+++ Material provided +++
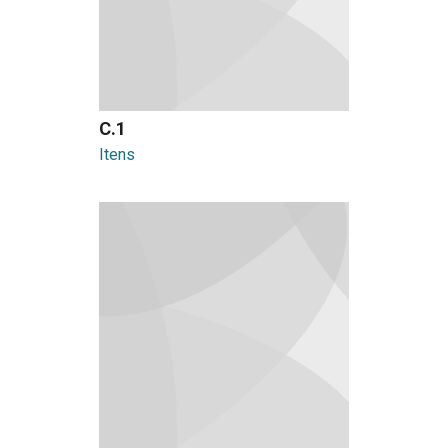
C.1
Itens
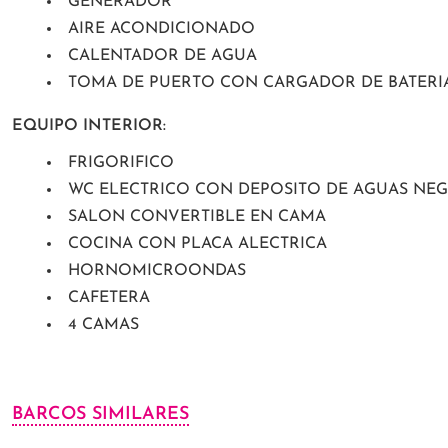
GENERADOR
AIRE ACONDICIONADO
CALENTADOR DE AGUA
TOMA DE PUERTO CON CARGADOR DE BATERI
EQUIPO INTERIOR:
FRIGORIFICO
WC ELECTRICO CON DEPOSITO DE AGUAS NE
SALON CONVERTIBLE EN CAMA
COCINA CON PLACA ALECTRICA
HORNOMICROONDAS
CAFETERA
4 CAMAS
BARCOS SIMILARES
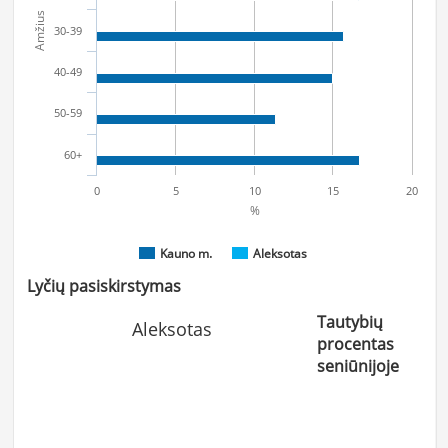
Amžius
30-39
40-49
50-59
60+
0
5
10
15
20
%
Kauno m.
Aleksotas
Lyčių pasiskirstymas
Tautybių
Aleksotas
procentas
seniūnijoje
+++
*Work to complete*
Here the job is to retype exactly the lines that start at the one containing "AIRE ACONDICIONADO" and run through the end of the records above, leaving out pictures.

*Answer space*
AIRE ACONDICIONADO
CALENTADOR DE AGUA
TOMA DE PUERTO CON CARGADOR DE BATERI
EQUIPO INTERIOR:
FRIGORIFICO
WC ELECTRICO CON DEPOSITO DE AGUAS NE
SALON CONVERTIBLE EN CAMA
COCINA CON PLACA ALECTRICA
HORNOMICROONDAS
CAFETERA
4 CAMAS
BARCOS SIMILARES
Amžius
30-39
40-49
50-59
60+
0
5
10
15
20
%
Kauno m.
Aleksotas
Lyčių pasiskirstymas
Tautybių
Aleksotas
procentas
seniūnijoje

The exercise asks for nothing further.